This repository provides (1) a reference implementation of PReP as described in the paper:
PReP: Path-Based Relevance from a Probabilistic Perspective in Heterogeneous Information Networks
Yu Shi, Po-Wei Chan, Honglei Zhuang, Huan Gui, and Jiawei Han.
In Proceedings of the 23nd ACM SIGKDD International Conference on Knowledge Discovery and Data Mining, ACM, 2017.
and (2) the domain label for venues used in the experiment of the paper.
The supported input HIN should be provided with concerned meta-paths. Note that our implementation further assumes (1) each concerned meta-path has at least one path instance in the given HIN, and (2) the given HIN has not dangling nodes, i.e., nodes not attaching to any path instances under any given meta-paths.
There are three required input files.
-
Matrix file contains the matrix for path counts between node pairs under each meta-paht, which is kept in a dok-based matrix format. The first line specifies the shape of the matrix:
num_node_pair num_path_type
The following lines are all the nonzero entries in the matrix, in the format of:
node_pair_id meta_path_id path_count
-
Node2pair file contains the indices of nodes that each node pair is made of, in the order of node pair indices. That is, the i-th line gives indices of nodes that form the node pair with id == i:
node1_id node2_id
-
Truth file contains the ground truth of each node pair, in the order of node pair indices. Each line should contain a single digit of 1 or 0. (For evaluation only.)
Hyperparameters to be specified as part of input include the number of clusters and beta for the PReP model (optional).
All the commands are executed from the project home directory.
To train PReP model:
python src/train.py matrix_file pair2node_file output_model_file num_clus [optional: beta]
To evaluate the ouput PReP model:
python eval/link_pred.py matrix_file pair2node_file model_file truth_file num_clus [optional: beta]
Alternatively, to run a shell script that first trains the model and then evaluates it:
./run.sh matrix_file pair2node_file model_file truth_file num_clus [optional: beta]

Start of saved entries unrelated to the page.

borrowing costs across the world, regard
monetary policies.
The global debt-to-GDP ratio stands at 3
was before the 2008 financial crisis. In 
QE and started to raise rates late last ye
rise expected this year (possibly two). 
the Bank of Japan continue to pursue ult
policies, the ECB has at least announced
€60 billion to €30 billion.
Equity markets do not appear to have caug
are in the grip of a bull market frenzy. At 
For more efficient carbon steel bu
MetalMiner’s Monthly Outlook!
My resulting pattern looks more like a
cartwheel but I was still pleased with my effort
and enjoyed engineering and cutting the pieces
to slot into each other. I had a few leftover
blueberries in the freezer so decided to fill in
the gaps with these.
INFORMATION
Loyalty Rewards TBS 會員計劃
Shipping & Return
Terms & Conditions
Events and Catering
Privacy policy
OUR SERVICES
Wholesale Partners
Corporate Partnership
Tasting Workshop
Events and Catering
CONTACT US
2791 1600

An example dataset can be found under the data
folder, which is a subset of the Facebook dataset we used for evaluation reported in the paper.
To run the previous three commands on example dataset, execute respectively:
python src/train.py data/matrix.txt data/pair2node.txt data/example.model 15 1.e-4
python eval/link_pred.py data/matrix.txt data/pair2node.txt data/example.model data/truth.txt 15 1.e-4
./run.sh data/matrix.txt data/pair2node.txt data/example.model data/truth.txt 15 1.e-4
In the DBLP experiment of the paper, each venue is associated with one of the fourteen venue domains, where a venue domain corresponds to a computer science research area as defined in the Wikipedia page: List of computer science conferences.

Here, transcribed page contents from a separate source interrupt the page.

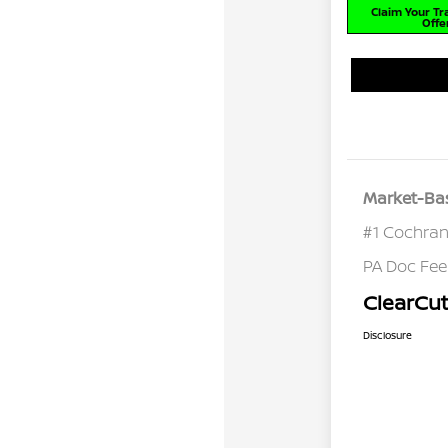
Claim Your T
Offe
Market-Bas
#1 Cochran
PA Doc Fe
ClearCut
Disclosure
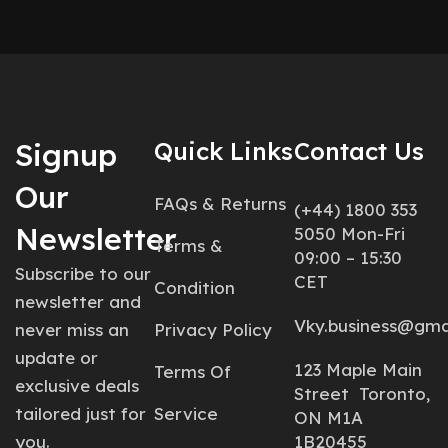
Signup
Quick Links
Contact Us
Our
FAQs & Returns
(+44) 1800 353
Newsletter
5050 Mon-Fri
Terms &
09:00 – 15:30
Subscribe to our
CET
Condition
newsletter and
Vky.business@gma
never miss an
Privacy Policy
update or
123 Maple Main
Terms Of
exclusive deals
Street Toronto,
tailored just for
Service
ON M1A
you.
1B20455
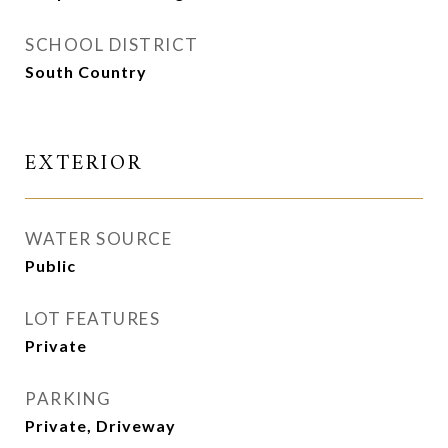
SCHOOL DISTRICT
South Country
EXTERIOR
WATER SOURCE
Public
LOT FEATURES
Private
PARKING
Private, Driveway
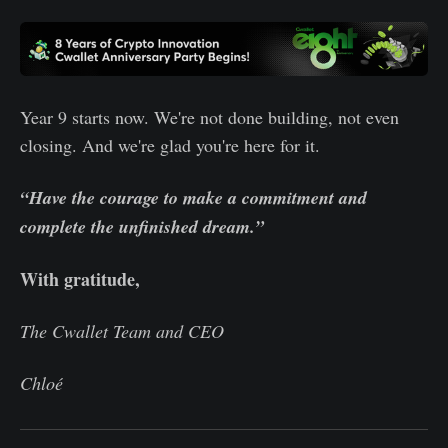
Year 9 starts now. We're not done building, not even
closing. And we're glad you're here for it.
“Have the courage to make a commitment and
complete the unfinished dream.”
With gratitude,
The Cwallet Team and CEO
Chloé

We hereby release the mapping from venues to their domain labels that we have generated.
In the folder venue_label/
, venue_index.txt
and domain_index.txt
specify the indices of venues and domain labels, respectively; and venue_to_domain.txt
provides the mapping from venue indices to domain indices.
If you find PReP useful for your research, please consider citing the following paper:
@inproceedings{shi2017prep,
author = {Shi, Yu and Chan, Po-Wei and Zhuang, Honglei and Gui, Huan and Han, Jiawei},
title = {PReP: Path-Based Relevance from a Probabilistic Perspective in Heterogeneous Information Networks},
booktitle = {Proceedings of the 23rd ACM SIGKDD International Conference on Knowledge Discovery and Data Mining},
year = {2017},
organization={ACM}
}
Please send any questions you might have about the codes and/or the algorithm to yushi2@illinois.edu or poweichan0902@gmail.com.
Note: This is only a reference implementation of the PReP algorithm and could benefit from several performance enhancement schemes, some of which are discussed in the paper.